L’histoire de ma famille Chamard est passionnante, car elle me permet de suivre des repères géographiques fort variés. Les événements s’amorcent vers 1700 avec l’ancêtre Jacques Chamard à Laussonne en Haute-Loire, et aboutissent vers 1870 à Rivière-du-Loup où a immigré mon arrière-grand-père Claudius, en provenance de la Savoie. Entre les deux, des escales ont eu lieu dans le Beaujolais, à Lyon, à Turin et à Alger !
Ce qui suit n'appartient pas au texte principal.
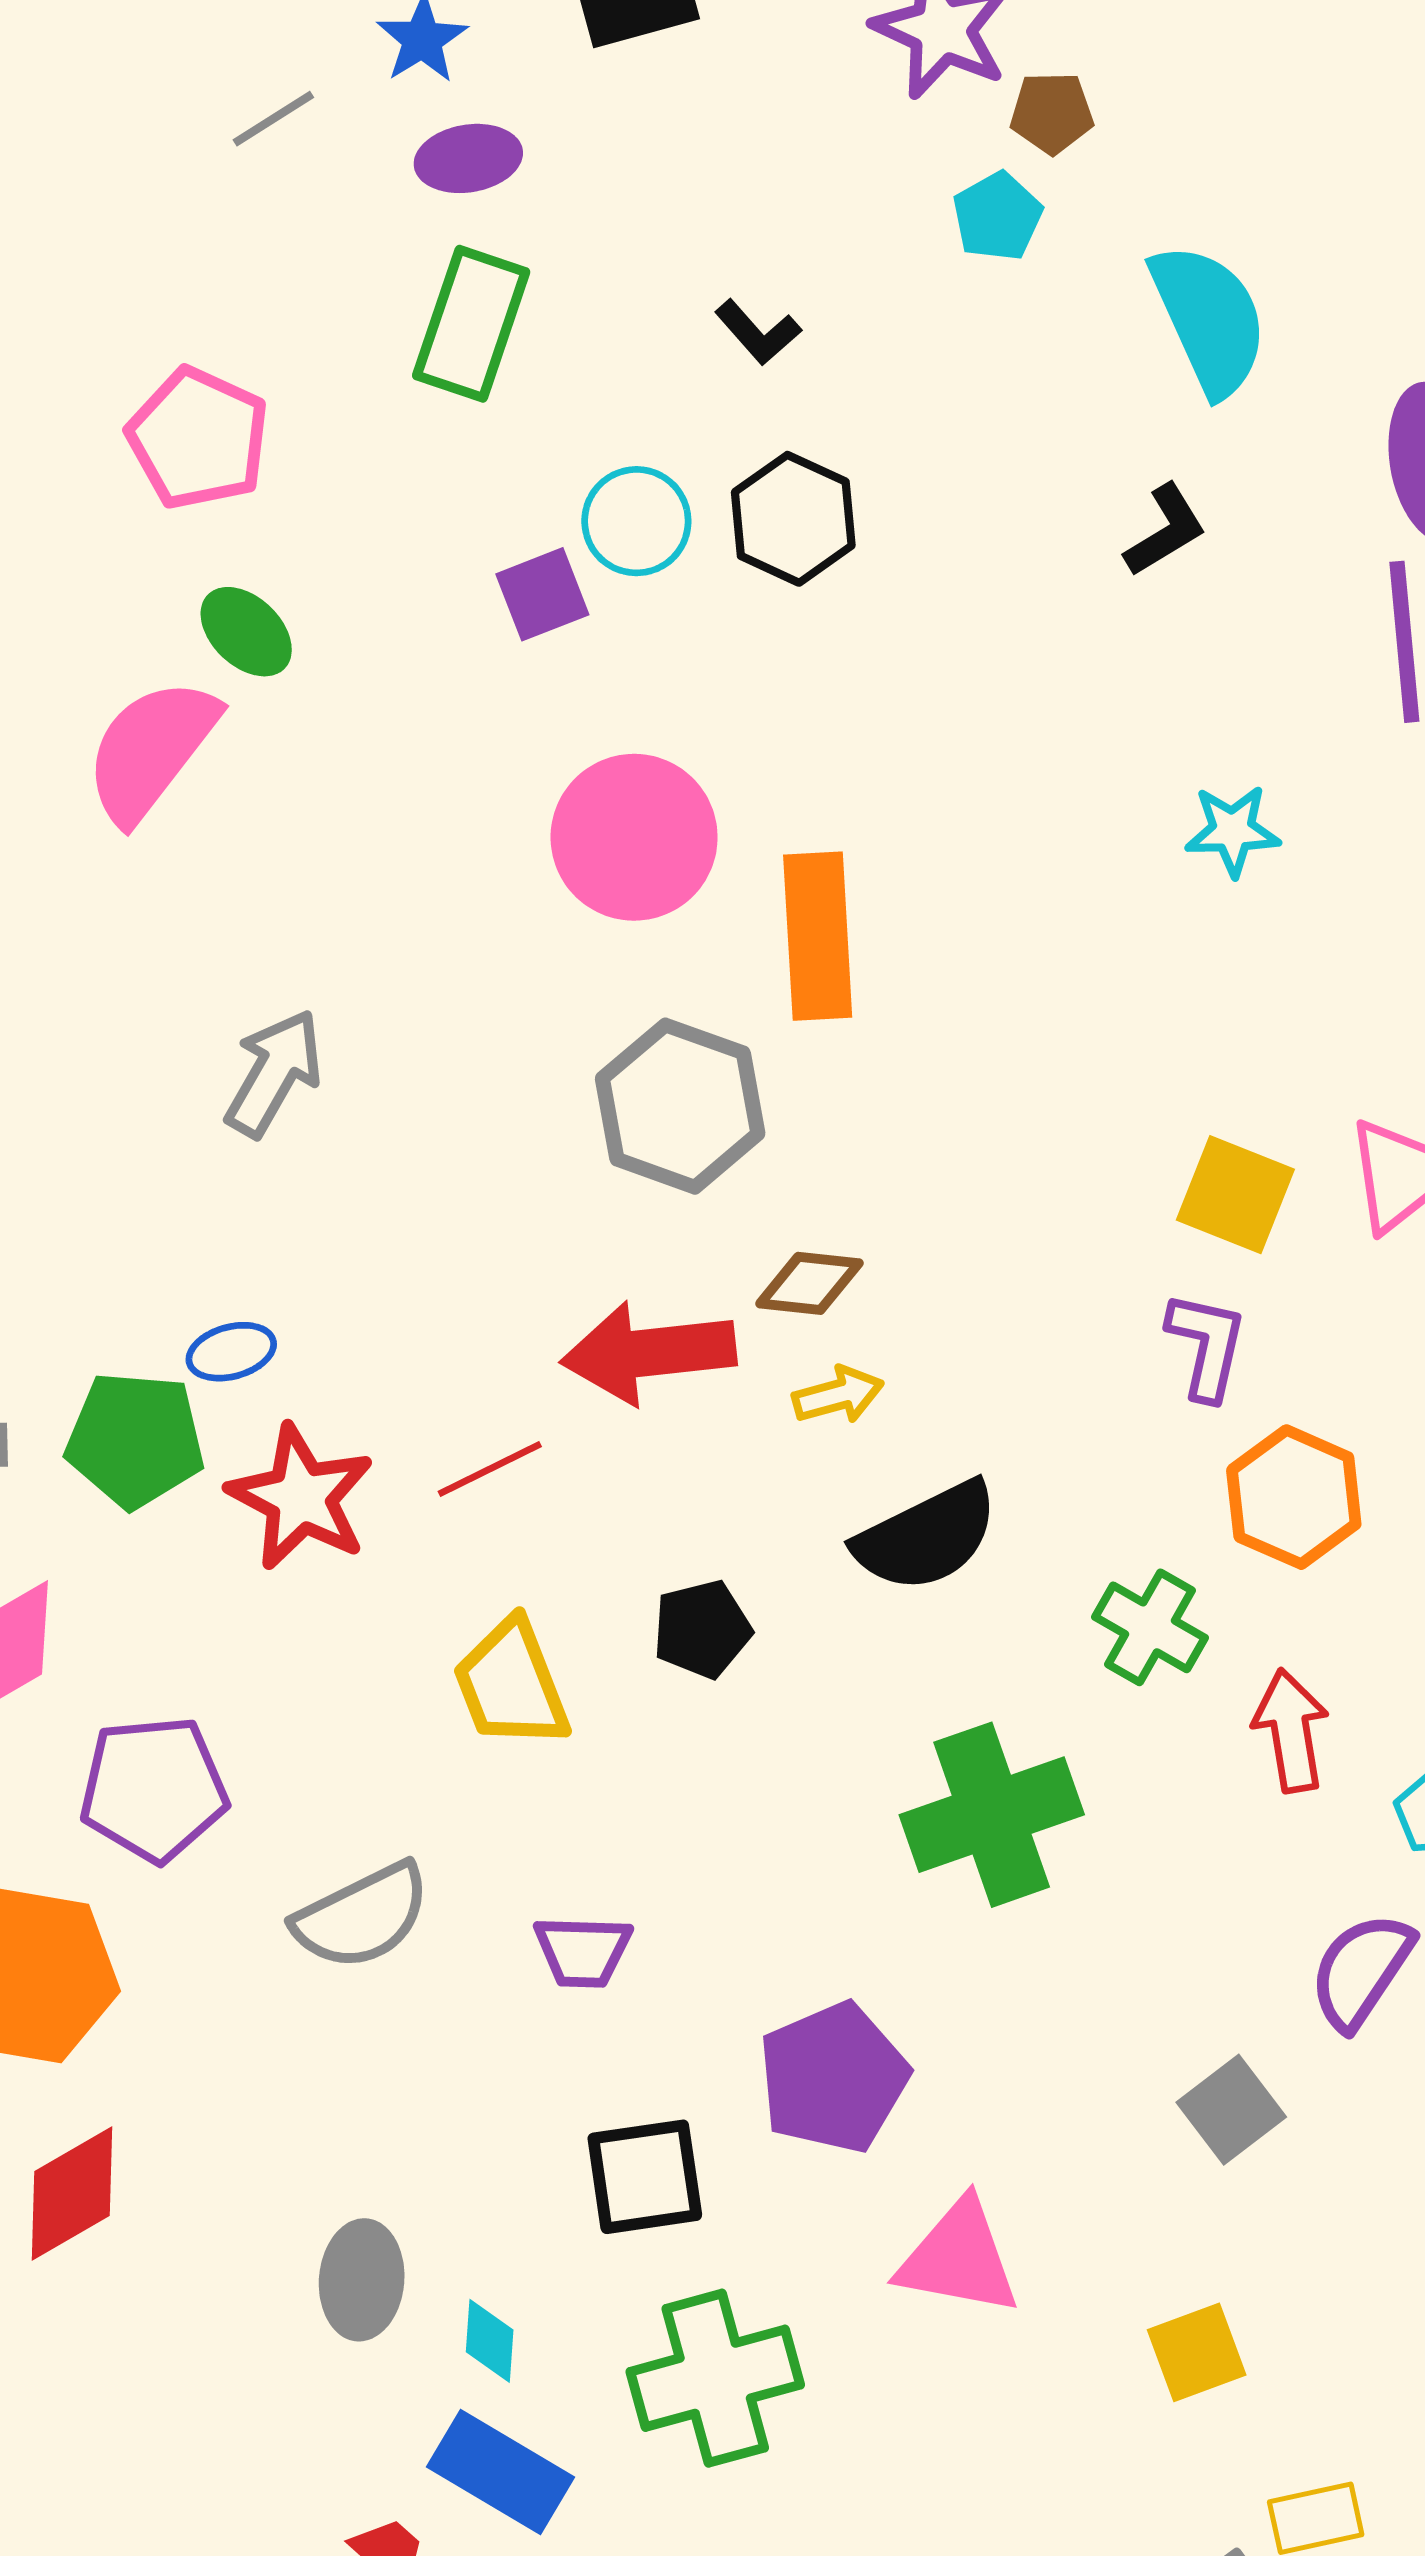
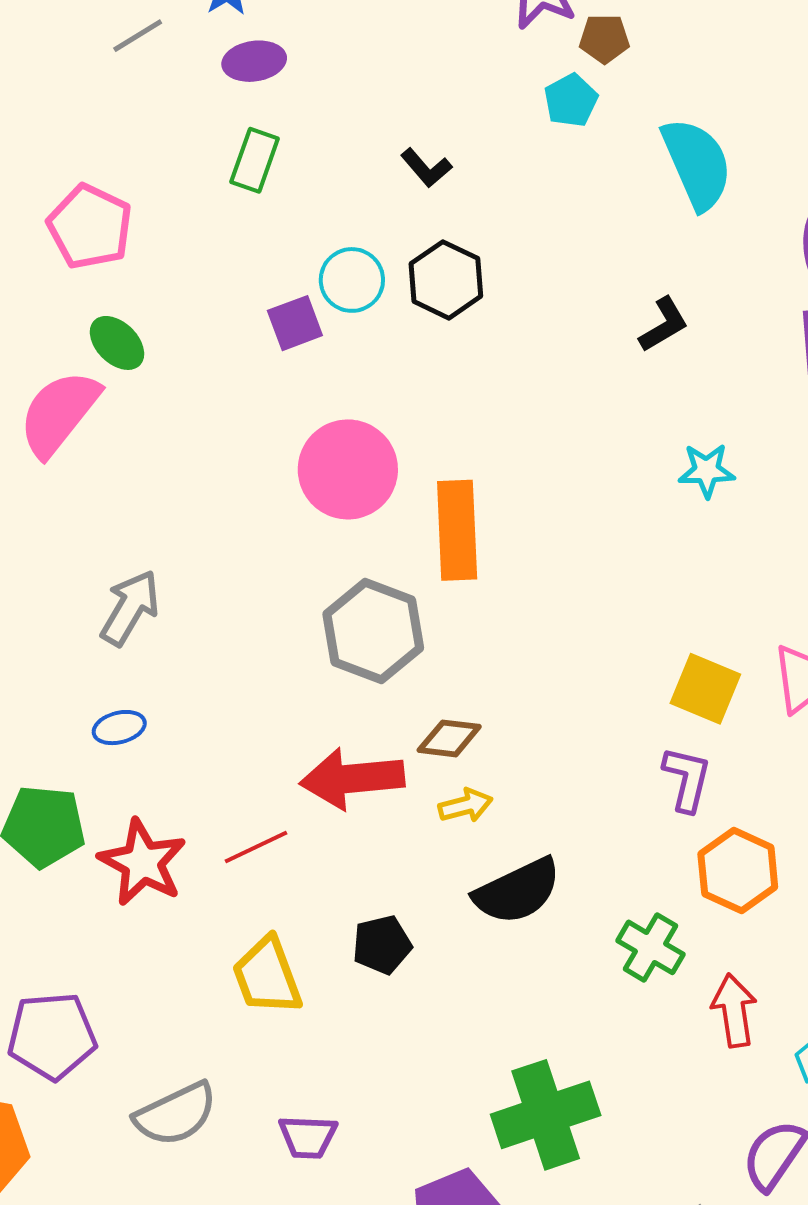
green rectangle: (471, 324) -> (255, 160), size x0.7
black L-shape: (1165, 530) -> (664, 325), moved
blue ellipse: (231, 1352) -> (119, 728), moved
green cross: (992, 1815) -> (546, 1115), moved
La diversité des emplois de plusieurs d’entre eux ajoute à l’intérêt. Voici donc un résumé des métiers de trois de ceux-ci :

  • Jean-Pierre Chamard, fils de Mathieu, né à Laussonne (Haute-Loire) le 8 novembre 1780 et décédé à Saint-Jean d’Ardières (Rhône) le 24 février 1851;
  • Pierre Chamard, fils du précédent Jean-Pierre, né à Saint-Jean d’Ardières le 12 janvier 1811 et décédé à Boufarik en Algérie le 14 juillet 1844;
  • Marie Bellissand, épouse dudit Pierre Chamard, née à Lyon le 5 novembre 1803 et décédée à Modane (Savoie) le 12 mars 18771

 

Un domestique chez monsieur le comte

L’acte de mariage de Jean-Pierre Chamard avec Jeanne Chignard, à Saint-Jean d’Ardières, le 2 décembre 1809, nous apprend qu’il est « domestique depuis plus d’un an » au château du comte de l’Écluse. Son acte de décès en 1851 confirme qu’il occupe toujours ce poste. Il n’était toutefois pas un domestique aux chambres ou aux cuisines, mais un domestique aux champs, dit « domestique de ferme »2, comme pouvaient l’être les palefreniers, les travailleurs aux vignes ou les fermiers du domaine. Plus spécifiquement, il était gardien des écluses du seigneur des lieux. Cette précision nous est apportée par le dépôt3 d’un acte passé sous seing privé, le 29 octobre 1810 entre le régisseur de M. de l’Écluse et Jean-Pierre Chamard établissant les conditions de son entrée en service.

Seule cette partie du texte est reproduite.